Directions for this task
Return the records, each one exactly as written.
*** Information given Section Begins ***
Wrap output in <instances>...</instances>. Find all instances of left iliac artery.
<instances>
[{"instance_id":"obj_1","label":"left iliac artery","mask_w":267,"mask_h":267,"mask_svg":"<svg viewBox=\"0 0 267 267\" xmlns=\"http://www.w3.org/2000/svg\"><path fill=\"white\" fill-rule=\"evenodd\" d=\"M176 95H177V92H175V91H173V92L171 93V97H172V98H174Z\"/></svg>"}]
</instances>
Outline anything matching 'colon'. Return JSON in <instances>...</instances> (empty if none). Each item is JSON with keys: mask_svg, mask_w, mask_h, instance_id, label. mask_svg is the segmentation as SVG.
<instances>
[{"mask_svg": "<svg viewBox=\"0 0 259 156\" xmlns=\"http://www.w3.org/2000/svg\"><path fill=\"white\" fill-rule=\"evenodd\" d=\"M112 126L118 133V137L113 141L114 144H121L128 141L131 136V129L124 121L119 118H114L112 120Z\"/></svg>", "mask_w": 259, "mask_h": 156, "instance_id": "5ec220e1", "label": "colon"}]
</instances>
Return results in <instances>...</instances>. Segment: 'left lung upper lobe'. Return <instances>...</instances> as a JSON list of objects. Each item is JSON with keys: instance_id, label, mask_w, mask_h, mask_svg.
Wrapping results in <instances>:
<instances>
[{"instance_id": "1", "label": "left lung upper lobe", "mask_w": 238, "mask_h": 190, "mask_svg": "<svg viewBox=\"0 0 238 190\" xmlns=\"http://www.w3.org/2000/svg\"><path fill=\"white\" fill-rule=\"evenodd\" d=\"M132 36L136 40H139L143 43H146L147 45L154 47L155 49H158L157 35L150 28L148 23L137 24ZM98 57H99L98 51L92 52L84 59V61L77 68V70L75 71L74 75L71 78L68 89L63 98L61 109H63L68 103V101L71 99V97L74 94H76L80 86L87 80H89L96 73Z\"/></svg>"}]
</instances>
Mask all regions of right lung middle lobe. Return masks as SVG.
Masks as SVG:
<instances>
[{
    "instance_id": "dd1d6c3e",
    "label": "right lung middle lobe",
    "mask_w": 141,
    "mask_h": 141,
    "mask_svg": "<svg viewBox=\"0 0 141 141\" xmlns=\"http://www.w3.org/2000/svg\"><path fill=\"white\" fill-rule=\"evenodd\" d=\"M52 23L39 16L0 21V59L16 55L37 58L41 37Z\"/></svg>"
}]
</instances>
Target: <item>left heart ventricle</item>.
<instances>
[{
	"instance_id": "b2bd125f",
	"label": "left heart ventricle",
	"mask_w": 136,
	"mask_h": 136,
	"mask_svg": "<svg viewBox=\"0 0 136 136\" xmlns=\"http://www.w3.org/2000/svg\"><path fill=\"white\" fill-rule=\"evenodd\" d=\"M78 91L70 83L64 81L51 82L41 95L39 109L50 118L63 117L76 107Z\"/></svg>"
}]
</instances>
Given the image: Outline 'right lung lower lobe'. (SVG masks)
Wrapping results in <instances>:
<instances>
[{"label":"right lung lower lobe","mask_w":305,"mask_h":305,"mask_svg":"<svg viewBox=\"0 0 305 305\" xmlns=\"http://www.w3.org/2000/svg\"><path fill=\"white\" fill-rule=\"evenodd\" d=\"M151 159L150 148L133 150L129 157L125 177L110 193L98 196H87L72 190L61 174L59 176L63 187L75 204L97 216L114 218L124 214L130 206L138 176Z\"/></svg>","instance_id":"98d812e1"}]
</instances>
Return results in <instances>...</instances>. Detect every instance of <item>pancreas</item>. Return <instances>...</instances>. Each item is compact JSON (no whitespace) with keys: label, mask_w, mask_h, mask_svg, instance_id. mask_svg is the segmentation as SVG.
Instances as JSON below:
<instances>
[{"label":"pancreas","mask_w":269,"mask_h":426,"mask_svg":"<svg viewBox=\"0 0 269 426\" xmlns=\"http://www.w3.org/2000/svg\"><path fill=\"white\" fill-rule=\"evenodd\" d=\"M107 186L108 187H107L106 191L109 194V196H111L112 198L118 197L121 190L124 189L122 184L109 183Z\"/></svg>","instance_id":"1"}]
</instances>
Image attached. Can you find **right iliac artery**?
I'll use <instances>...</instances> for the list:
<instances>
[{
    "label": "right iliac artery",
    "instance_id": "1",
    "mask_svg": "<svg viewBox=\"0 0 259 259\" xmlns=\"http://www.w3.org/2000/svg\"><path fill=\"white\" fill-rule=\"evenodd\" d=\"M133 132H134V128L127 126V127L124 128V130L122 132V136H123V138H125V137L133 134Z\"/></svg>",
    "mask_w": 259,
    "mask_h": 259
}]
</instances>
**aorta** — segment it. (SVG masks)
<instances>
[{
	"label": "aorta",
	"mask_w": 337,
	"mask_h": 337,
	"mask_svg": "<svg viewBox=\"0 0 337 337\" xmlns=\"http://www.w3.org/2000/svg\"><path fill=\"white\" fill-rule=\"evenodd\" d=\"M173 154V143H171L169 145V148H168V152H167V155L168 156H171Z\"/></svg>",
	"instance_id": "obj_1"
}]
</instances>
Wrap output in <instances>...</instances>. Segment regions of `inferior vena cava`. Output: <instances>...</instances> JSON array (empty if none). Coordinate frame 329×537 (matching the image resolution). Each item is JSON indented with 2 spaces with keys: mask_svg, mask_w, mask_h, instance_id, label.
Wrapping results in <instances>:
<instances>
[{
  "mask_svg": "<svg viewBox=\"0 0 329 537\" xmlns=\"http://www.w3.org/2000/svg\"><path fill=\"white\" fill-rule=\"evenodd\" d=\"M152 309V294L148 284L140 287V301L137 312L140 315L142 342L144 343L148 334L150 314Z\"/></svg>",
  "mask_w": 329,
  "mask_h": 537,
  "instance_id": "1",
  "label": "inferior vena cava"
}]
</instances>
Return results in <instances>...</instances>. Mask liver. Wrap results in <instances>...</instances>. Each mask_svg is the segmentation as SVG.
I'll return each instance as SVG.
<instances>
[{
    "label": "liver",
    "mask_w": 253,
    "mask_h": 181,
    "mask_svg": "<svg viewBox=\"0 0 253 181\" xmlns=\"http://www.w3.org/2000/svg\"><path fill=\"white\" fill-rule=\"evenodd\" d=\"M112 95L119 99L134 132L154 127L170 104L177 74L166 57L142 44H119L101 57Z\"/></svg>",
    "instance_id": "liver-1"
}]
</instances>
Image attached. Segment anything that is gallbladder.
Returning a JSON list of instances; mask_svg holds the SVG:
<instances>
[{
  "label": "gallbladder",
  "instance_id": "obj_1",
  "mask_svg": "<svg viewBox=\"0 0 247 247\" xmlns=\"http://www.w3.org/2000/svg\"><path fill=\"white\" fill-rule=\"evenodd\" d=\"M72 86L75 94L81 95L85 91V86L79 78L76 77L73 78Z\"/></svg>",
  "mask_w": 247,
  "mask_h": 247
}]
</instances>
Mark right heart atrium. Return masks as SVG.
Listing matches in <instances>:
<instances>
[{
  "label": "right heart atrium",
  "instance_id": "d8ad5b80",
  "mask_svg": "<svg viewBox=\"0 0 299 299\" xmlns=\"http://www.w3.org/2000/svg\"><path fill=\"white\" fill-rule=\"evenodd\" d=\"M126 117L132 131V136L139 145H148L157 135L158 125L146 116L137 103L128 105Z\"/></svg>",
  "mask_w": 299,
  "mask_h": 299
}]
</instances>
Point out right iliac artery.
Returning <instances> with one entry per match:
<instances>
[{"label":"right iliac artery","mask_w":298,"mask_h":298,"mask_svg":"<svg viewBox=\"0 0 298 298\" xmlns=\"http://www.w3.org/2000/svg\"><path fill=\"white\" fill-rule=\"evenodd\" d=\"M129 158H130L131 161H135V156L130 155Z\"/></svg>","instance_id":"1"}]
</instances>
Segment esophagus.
*** Information given Section Ends ***
Answer section
Wrap output in <instances>...</instances>. Find all instances of left iliac artery.
<instances>
[{"instance_id":"obj_1","label":"left iliac artery","mask_w":267,"mask_h":267,"mask_svg":"<svg viewBox=\"0 0 267 267\" xmlns=\"http://www.w3.org/2000/svg\"><path fill=\"white\" fill-rule=\"evenodd\" d=\"M176 95H177V92H175V91H173V92L171 93V97H172V98H174Z\"/></svg>"}]
</instances>
Outline anything matching 'colon'. Return JSON in <instances>...</instances> (empty if none). Each item is JSON with keys: mask_svg, mask_w, mask_h, instance_id, label. mask_svg is the segmentation as SVG.
<instances>
[{"mask_svg": "<svg viewBox=\"0 0 259 156\" xmlns=\"http://www.w3.org/2000/svg\"><path fill=\"white\" fill-rule=\"evenodd\" d=\"M112 126L118 133V137L113 141L114 144H121L128 141L131 136V129L124 121L119 118H114L112 120Z\"/></svg>", "mask_w": 259, "mask_h": 156, "instance_id": "5ec220e1", "label": "colon"}]
</instances>
Return results in <instances>...</instances>. Segment: 'left lung upper lobe'. Return <instances>...</instances> as a JSON list of objects. Each item is JSON with keys: instance_id, label, mask_w, mask_h, mask_svg.
Wrapping results in <instances>:
<instances>
[{"instance_id": "1", "label": "left lung upper lobe", "mask_w": 238, "mask_h": 190, "mask_svg": "<svg viewBox=\"0 0 238 190\" xmlns=\"http://www.w3.org/2000/svg\"><path fill=\"white\" fill-rule=\"evenodd\" d=\"M132 36L136 40H139L143 43H146L147 45L154 47L155 49H158L157 35L150 28L148 23L137 24ZM98 57H99L98 51L92 52L84 59V61L77 68V70L75 71L74 75L71 78L68 89L63 98L61 109H63L68 103V101L71 99V97L74 94H76L80 86L87 80H89L96 73Z\"/></svg>"}]
</instances>
Mask all regions of right lung middle lobe. Return masks as SVG.
Masks as SVG:
<instances>
[{
    "instance_id": "dd1d6c3e",
    "label": "right lung middle lobe",
    "mask_w": 141,
    "mask_h": 141,
    "mask_svg": "<svg viewBox=\"0 0 141 141\" xmlns=\"http://www.w3.org/2000/svg\"><path fill=\"white\" fill-rule=\"evenodd\" d=\"M52 23L39 16L0 21V59L16 55L37 58L41 37Z\"/></svg>"
}]
</instances>
Target: <item>left heart ventricle</item>.
<instances>
[{
	"instance_id": "b2bd125f",
	"label": "left heart ventricle",
	"mask_w": 136,
	"mask_h": 136,
	"mask_svg": "<svg viewBox=\"0 0 136 136\" xmlns=\"http://www.w3.org/2000/svg\"><path fill=\"white\" fill-rule=\"evenodd\" d=\"M78 91L70 83L64 81L51 82L41 95L39 109L50 118L63 117L76 107Z\"/></svg>"
}]
</instances>
Given the image: Outline 'right lung lower lobe'. (SVG masks)
Wrapping results in <instances>:
<instances>
[{"label":"right lung lower lobe","mask_w":305,"mask_h":305,"mask_svg":"<svg viewBox=\"0 0 305 305\" xmlns=\"http://www.w3.org/2000/svg\"><path fill=\"white\" fill-rule=\"evenodd\" d=\"M151 159L150 148L133 150L129 157L125 177L110 193L98 196H87L72 190L61 174L59 176L63 187L75 204L97 216L114 218L124 214L130 206L138 176Z\"/></svg>","instance_id":"98d812e1"}]
</instances>
Return results in <instances>...</instances>. Detect every instance of <item>pancreas</item>. Return <instances>...</instances>. Each item is compact JSON (no whitespace) with keys: label, mask_w, mask_h, mask_svg, instance_id. mask_svg is the segmentation as SVG.
Instances as JSON below:
<instances>
[{"label":"pancreas","mask_w":269,"mask_h":426,"mask_svg":"<svg viewBox=\"0 0 269 426\" xmlns=\"http://www.w3.org/2000/svg\"><path fill=\"white\" fill-rule=\"evenodd\" d=\"M107 186L108 187H107L106 191L109 194V196H111L112 198L118 197L121 190L124 189L122 184L109 183Z\"/></svg>","instance_id":"1"}]
</instances>
Image attached. Can you find **right iliac artery**?
I'll use <instances>...</instances> for the list:
<instances>
[{
    "label": "right iliac artery",
    "instance_id": "1",
    "mask_svg": "<svg viewBox=\"0 0 259 259\" xmlns=\"http://www.w3.org/2000/svg\"><path fill=\"white\" fill-rule=\"evenodd\" d=\"M133 132H134V128L127 126V127L124 128V130L122 132V136H123V138H125V137L133 134Z\"/></svg>",
    "mask_w": 259,
    "mask_h": 259
}]
</instances>
**aorta** — segment it. (SVG masks)
<instances>
[{
	"label": "aorta",
	"mask_w": 337,
	"mask_h": 337,
	"mask_svg": "<svg viewBox=\"0 0 337 337\" xmlns=\"http://www.w3.org/2000/svg\"><path fill=\"white\" fill-rule=\"evenodd\" d=\"M173 154V143H171L169 145V148H168V152H167V155L168 156H171Z\"/></svg>",
	"instance_id": "obj_1"
}]
</instances>
Wrap output in <instances>...</instances>. Segment regions of `inferior vena cava`. Output: <instances>...</instances> JSON array (empty if none). Coordinate frame 329×537 (matching the image resolution). Each item is JSON indented with 2 spaces with keys: mask_svg, mask_w, mask_h, instance_id, label.
Wrapping results in <instances>:
<instances>
[{
  "mask_svg": "<svg viewBox=\"0 0 329 537\" xmlns=\"http://www.w3.org/2000/svg\"><path fill=\"white\" fill-rule=\"evenodd\" d=\"M152 309V294L148 284L140 287V301L137 312L140 315L142 342L144 343L148 334L150 314Z\"/></svg>",
  "mask_w": 329,
  "mask_h": 537,
  "instance_id": "1",
  "label": "inferior vena cava"
}]
</instances>
Return results in <instances>...</instances>. Mask liver. Wrap results in <instances>...</instances>. Each mask_svg is the segmentation as SVG.
I'll return each instance as SVG.
<instances>
[{
    "label": "liver",
    "mask_w": 253,
    "mask_h": 181,
    "mask_svg": "<svg viewBox=\"0 0 253 181\" xmlns=\"http://www.w3.org/2000/svg\"><path fill=\"white\" fill-rule=\"evenodd\" d=\"M112 95L119 99L134 132L154 127L170 104L177 74L166 57L142 44H119L101 57Z\"/></svg>",
    "instance_id": "liver-1"
}]
</instances>
Image attached. Segment anything that is gallbladder.
Returning a JSON list of instances; mask_svg holds the SVG:
<instances>
[{
  "label": "gallbladder",
  "instance_id": "obj_1",
  "mask_svg": "<svg viewBox=\"0 0 247 247\" xmlns=\"http://www.w3.org/2000/svg\"><path fill=\"white\" fill-rule=\"evenodd\" d=\"M72 86L75 94L81 95L85 91V86L79 78L76 77L73 78Z\"/></svg>",
  "mask_w": 247,
  "mask_h": 247
}]
</instances>
Mark right heart atrium. Return masks as SVG.
Listing matches in <instances>:
<instances>
[{
  "label": "right heart atrium",
  "instance_id": "d8ad5b80",
  "mask_svg": "<svg viewBox=\"0 0 299 299\" xmlns=\"http://www.w3.org/2000/svg\"><path fill=\"white\" fill-rule=\"evenodd\" d=\"M126 117L132 131V136L139 145H148L157 135L158 125L146 116L137 103L128 105Z\"/></svg>",
  "mask_w": 299,
  "mask_h": 299
}]
</instances>
Point out right iliac artery.
Returning <instances> with one entry per match:
<instances>
[{"label":"right iliac artery","mask_w":298,"mask_h":298,"mask_svg":"<svg viewBox=\"0 0 298 298\" xmlns=\"http://www.w3.org/2000/svg\"><path fill=\"white\" fill-rule=\"evenodd\" d=\"M129 158H130L131 161H135V156L130 155Z\"/></svg>","instance_id":"1"}]
</instances>
Segment esophagus.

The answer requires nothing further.